El inventario abarca cinco manifestaciones seleccionadas tras consultas con las comunidades: las Chinas Oaxaqueñas, las comparsas del barrio de Jalatlaco, la preparación y sabores de nieves artesanales, la mantelería tradicional y la mayordomía de la Virgen del Rosario, estas últimas dos del barrio de Santo Tomás Xochimilco. Participaron especialistas en desarrollo urbano y patrimonio inmaterial, junto con puntos focales nacionales del Instituto Nacional de Antropología e Historia y la Secretaría de Desarrollo Agrario, Territorial y Urbano. Las prácticas culturales se eligieron por su potencial articulación con políticas urbanas en curso.

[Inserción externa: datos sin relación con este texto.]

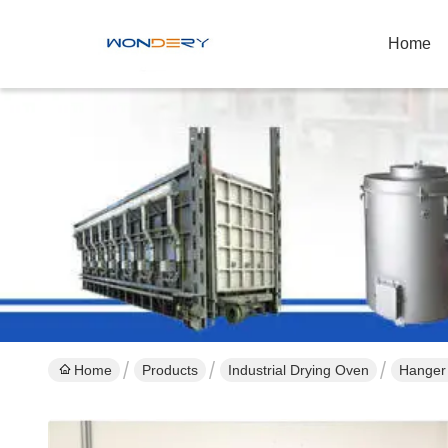
Home
Home
Products
Industrial Drying Oven
Hanger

Como resultado, el Municipio de Oaxaca, a través de su Dirección de Patrimonio y Centro Histórico, comprometió la incorporación de los aprendizajes en la actualización del Plan de Manejo 2026 de la ciudad. El proyecto alinea con la Convención para la Salvaguardia del Patrimonio Cultural Inmaterial de 2003 y posiciona a Oaxaca como una de cuatro ciudades piloto en la región para evaluar impactos urbanos en las prácticas comunitarias.